* Exercise directions: Each line of the material below is to be written out exactly. Leave out any picture.

* Exercise data:
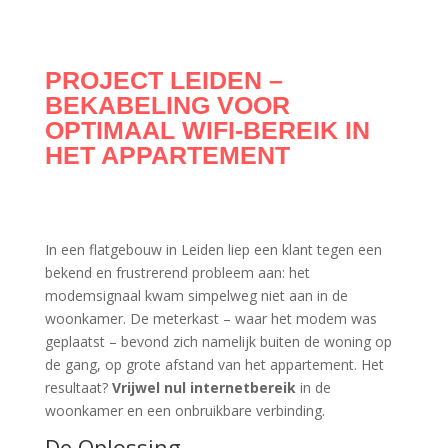
PROJECT LEIDEN –
BEKABELING VOOR
OPTIMAAL WIFI-BEREIK IN
HET APPARTEMENT
In een flatgebouw in Leiden liep een klant tegen een
bekend en frustrerend probleem aan: het
modemsignaal kwam simpelweg niet aan in de
woonkamer. De meterkast – waar het modem was
geplaatst – bevond zich namelijk buiten de woning op
de gang, op grote afstand van het appartement. Het
resultaat?
Vrijwel nul internetbereik
in de
woonkamer en een onbruikbare verbinding.
De Oplossing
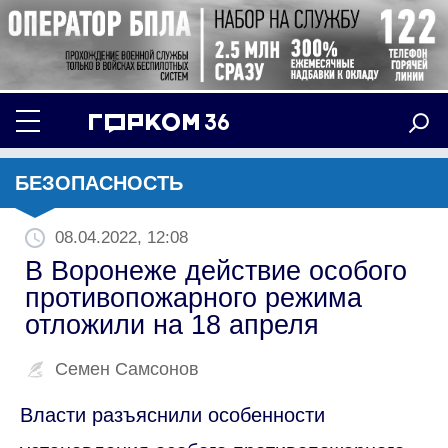
БЕЗОПАСНОСТЬ
08.04.2022, 12:08
В Воронеже действие особого
противопожарного режима
отложили на 18 апреля
Семен Самсонов
Власти разъяснили особенности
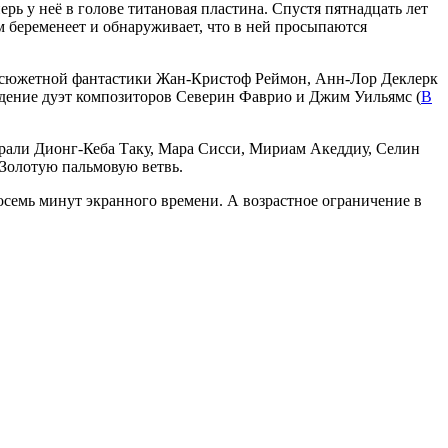
рь у неё в голове титановая пластина. Спустя пятнадцать лет
м беременеет и обнаруживает, что в ней просыпаются
осюжетной фантастики Жан-Кристоф Реймон, Анн-Лор Деклерк
ждение дуэт композиторов Северин Фаврио и Джим Уильямс (
В
ыграли Дионг-Кеба Таку, Мара Сисси, Мириам Акеддиу, Селин
 Золотую пальмовую ветвь.
восемь минут экранного времени. А возрастное ограничение в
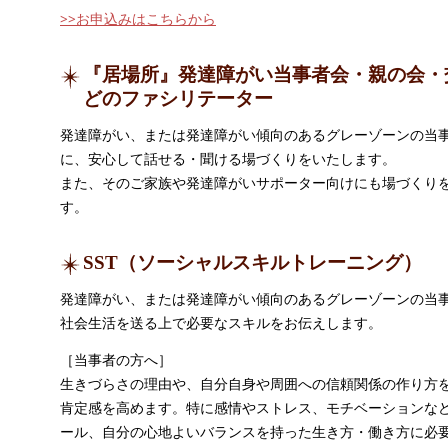
>>お申込みはこちらから
『居場所』発達障がい当事者会・親の会・
どのファシリテーター
発達障がい、または発達障がい傾向のあるグレーゾーンの当
に、安心して話せる・聞ける場づくりをいたします。
また、そのご家族や発達障がいサポーター向けにも場づくり
す。
SST（ソーシャルスキルトレーニング）
発達障がい、または発達障がい傾向のあるグレーゾーンの当
社会生活を送る上で必要なスキルをお伝えします。
［当事者の方へ］
生きづらさの理由や、自分自身や周囲への信頼関係の作り方
肯定感を高めます。特に感情やストレス、モチベーションな
ール、自分の心地よいバランスを持った生き方・働き方に必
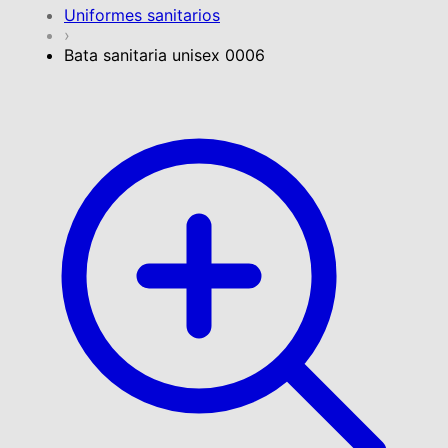
Uniformes sanitarios
›
Bata sanitaria unisex 0006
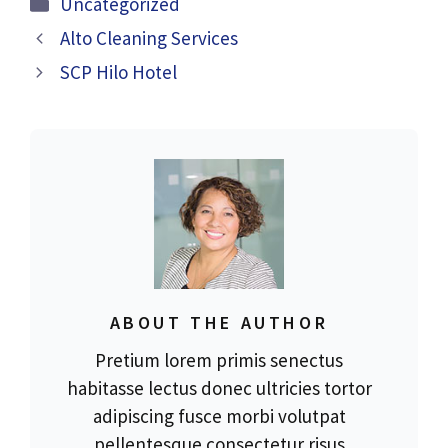
Categories
Uncategorized
Alto Cleaning Services
SCP Hilo Hotel
ABOUT THE AUTHOR
Pretium lorem primis senectus
habitasse lectus donec ultricies tortor
adipiscing fusce morbi volutpat
pellentesque consectetur risus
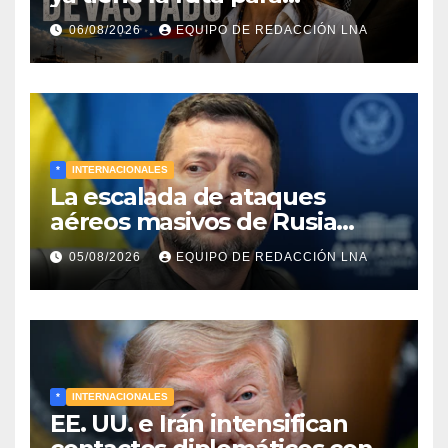
reconstruir Venezuela
06/08/2026
EQUIPO DE REDACCIÓN LNA
*
INTERNACIONALES
La escalada de ataques
aéreos masivos de Rusia
sobre Kiev y centros
05/08/2026
EQUIPO DE REDACCIÓN LNA
energéticos eleva la tensión
en el conflicto ucraniano
*
INTERNACIONALES
EE. UU. e Irán intensifican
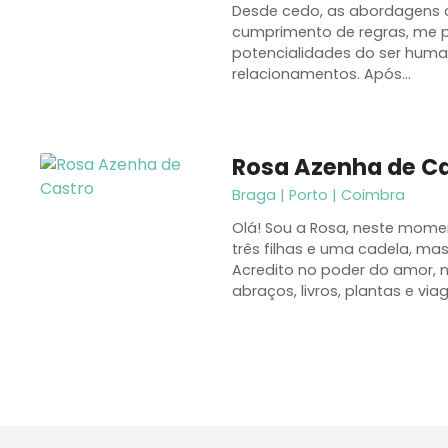
Desde cedo, as abordagens 
cumprimento de regras, me pa
potencialidades do ser hum
relacionamentos. Após…
Rosa Azenha de C
Braga | Porto | Coimbra
Olá! Sou a Rosa, neste mome
três filhas e uma cadela, mas 
Acredito no poder do amor, na
abraços, livros, plantas e v
P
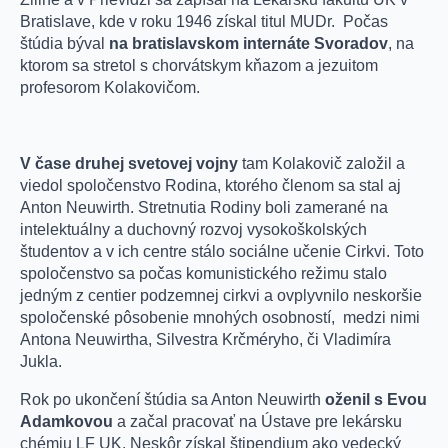
Bratislave, kde v roku 1946 získal titul MUDr. Počas
štúdia býval
na bratislavskom internáte Svoradov
, na
ktorom sa stretol s chorvátskym kňazom a jezuitom
profesorom Kolakovičom.
V čase druhej svetovej vojny
tam Kolakovič založil a
viedol spoločenstvo Rodina, ktorého členom sa stal aj
Anton Neuwirth. Stretnutia Rodiny boli zamerané na
intelektuálny a duchovný rozvoj vysokoškolských
študentov a v ich centre stálo sociálne učenie Cirkvi. Toto
spoločenstvo sa počas komunistického režimu stalo
jedným z centier podzemnej cirkvi a ovplyvnilo neskoršie
spoločenské pôsobenie mnohých osobností, medzi nimi
Antona Neuwirtha, Silvestra Krčméryho, či Vladimíra
Jukla.
Rok po ukončení štúdia sa Anton Neuwirth
oženil s Evou
Adamkovou
a začal pracovať na Ústave pre lekársku
chémiu LF UK. Neskôr získal štipendium ako vedecký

* Problem solution:
PROJECT LEIDEN –
BEKABELING VOOR
OPTIMAAL WIFI-BEREIK IN
HET APPARTEMENT
In een flatgebouw in Leiden liep een klant tegen een
bekend en frustrerend probleem aan: het
modemsignaal kwam simpelweg niet aan in de
woonkamer. De meterkast – waar het modem was
geplaatst – bevond zich namelijk buiten de woning op
de gang, op grote afstand van het appartement. Het
resultaat?
Vrijwel nul internetbereik
in de
woonkamer en een onbruikbare verbinding.
De Oplossing
БЕЗОПАСНОСТЬ
08.04.2022, 12:08
В Воронеже действие особого
противопожарного режима
отложили на 18 апреля
Семен Самсонов
Власти разъяснили особенности
рь у неё в голове титановая пластина. Спустя пятнадцать лет
м беременеет и обнаруживает, что в ней просыпаются
осюжетной фантастики Жан-Кристоф Реймон, Анн-Лор Деклерк
ждение дуэт композиторов Северин Фаврио и Джим Уильямс (
В
ыграли Дионг-Кеба Таку, Мара Сисси, Мириам Акеддиу, Селин
 Золотую пальмовую ветвь.
восемь минут экранного времени. А возрастное ограничение в
>>お申込みはこちらから
『居場所』発達障がい当事者会・親の会・
どのファシリテーター
発達障がい、または発達障がい傾向のあるグレーゾーンの当
に、安心して話せる・聞ける場づくりをいたします。
また、そのご家族や発達障がいサポーター向けにも場づくり
す。
SST（ソーシャルスキルトレーニング）
発達障がい、または発達障がい傾向のあるグレーゾーンの当
社会生活を送る上で必要なスキルをお伝えします。
［当事者の方へ］
生きづらさの理由や、自分自身や周囲への信頼関係の作り方
肯定感を高めます。特に感情やストレス、モチベーションな
ール、自分の心地よいバランスを持った生き方・働き方に必
Uniformes sanitarios
›
Bata sanitaria unisex 0006
Categories
Uncategorized
Alto Cleaning Services
SCP Hilo Hotel
ABOUT THE AUTHOR
Pretium lorem primis senectus
habitasse lectus donec ultricies tortor
adipiscing fusce morbi volutpat
pellentesque consectetur risus
reconstruir Venezuela
06/08/2026
EQUIPO DE REDACCIÓN LNA
*
INTERNACIONALES
La escalada de ataques
aéreos masivos de Rusia
sobre Kiev y centros
05/08/2026
EQUIPO DE REDACCIÓN LNA
energéticos eleva la tensión
en el conflicto ucraniano
*
INTERNACIONALES
EE. UU. e Irán intensifican
Desde cedo, as abordagens 
cumprimento de regras, me pa
potencialidades do ser hum
relacionamentos. Após…
Rosa Azenha de C
Braga | Porto | Coimbra
Olá! Sou a Rosa, neste mome
três filhas e uma cadela, mas 
Acredito no poder do amor, na
abraços, livros, plantas e v
P
Bratislave, kde v roku 1946 získal titul MUDr. Počas
štúdia býval
na bratislavskom internáte Svoradov
, na
ktorom sa stretol s chorvátskym kňazom a jezuitom
profesorom Kolakovičom.
V čase druhej svetovej vojny
tam Kolakovič založil a
viedol spoločenstvo Rodina, ktorého členom sa stal aj
Anton Neuwirth. Stretnutia Rodiny boli zamerané na
intelektuálny a duchovný rozvoj vysokoškolských
študentov a v ich centre stálo sociálne učenie Cirkvi. Toto
spoločenstvo sa počas komunistického režimu stalo
jedným z centier podzemnej cirkvi a ovplyvnilo neskoršie
spoločenské pôsobenie mnohých osobností, medzi nimi
Antona Neuwirtha, Silvestra Krčméryho, či Vladimíra
Jukla.
Rok po ukončení štúdia sa Anton Neuwirth
oženil s Evou
Adamkovou
a začal pracovať na Ústave pre lekársku
chémiu LF UK. Neskôr získal štipendium ako vedecký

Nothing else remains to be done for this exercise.